Al hacer posibles situaciones antes inimaginables (por ejemplo, modificaciones en el genoma humano), la tecnología puede cambiar valores, pero ni todo lo nuevo es necesariamente aceptable por ser eso, nuevo, ni lo pasado no merece atención. Recuerdo en este punto –puede que constituya un buen ejemplo del “espíritu del tiempo”– que en cierta ocasión el entonces futuro vicepresidente del Gobierno de España, Pablo Iglesias, cuando le llegó su turno de saludar al rey Felipe VI le regaló la serie de televisión Juego de tronos; nada de, por ejemplo, Amartya Sen, Yuval Harari o Thomas Piketty, no digamos, claro, Montaigne.
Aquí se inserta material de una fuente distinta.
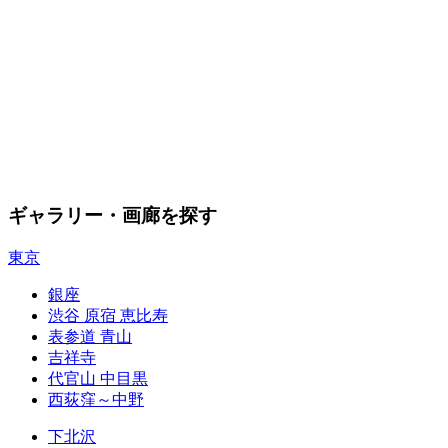
ギャラリー・画廊を探す
東京
銀座
渋谷 原宿 恵比寿
表参道 青山
吉祥寺
代官山 中目黒
西荻窪～中野
下北沢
Se adjudica a Max Planck, el iniciador en 1900 –muy a su pesar– de la física cuántica, la frase de que “una nueva teoría científica no suele ser aceptada por sus adversarios, apegados éstos a formulaciones anteriores, pero que termina imponiéndose porque estos mueren antes y surge una nueva generación acostumbrada a ella”. Así ha sucedido en ocasiones, no siempre, pero esto no impide que se dé un diálogo entre teorías –el análogo para lo que trato de señalar, a generaciones– “viejas” y “nuevas”: la mecánica de Newton (1687) conserva validez en un cierto rango, y se continúa y continuará utilizando, aunque haya sido superada por la teoría de la relatividad especial (1905), y otro tanto sucede con la teoría de la gravitación universal newtoniana frente a la teoría general de la relatividad, con la electrodinámica de Maxwell con respecto a la electrodinámica cuántica o con la química clásica aunque, en principio, ésta pueda reducirse a reacciones entre elementos químicos regidas por la mecánica cuántica.
Tenía pensado tratar hoy, relacionándolo con lo precedente, del recientemente fallecido paleontólogo Richard Leakey, sucesor generacional de también famosos progenitores, pero el espacio no da para más, así que tendrán que esperar a la semana que viene. Si tienen paciencia (conmigo) e interés.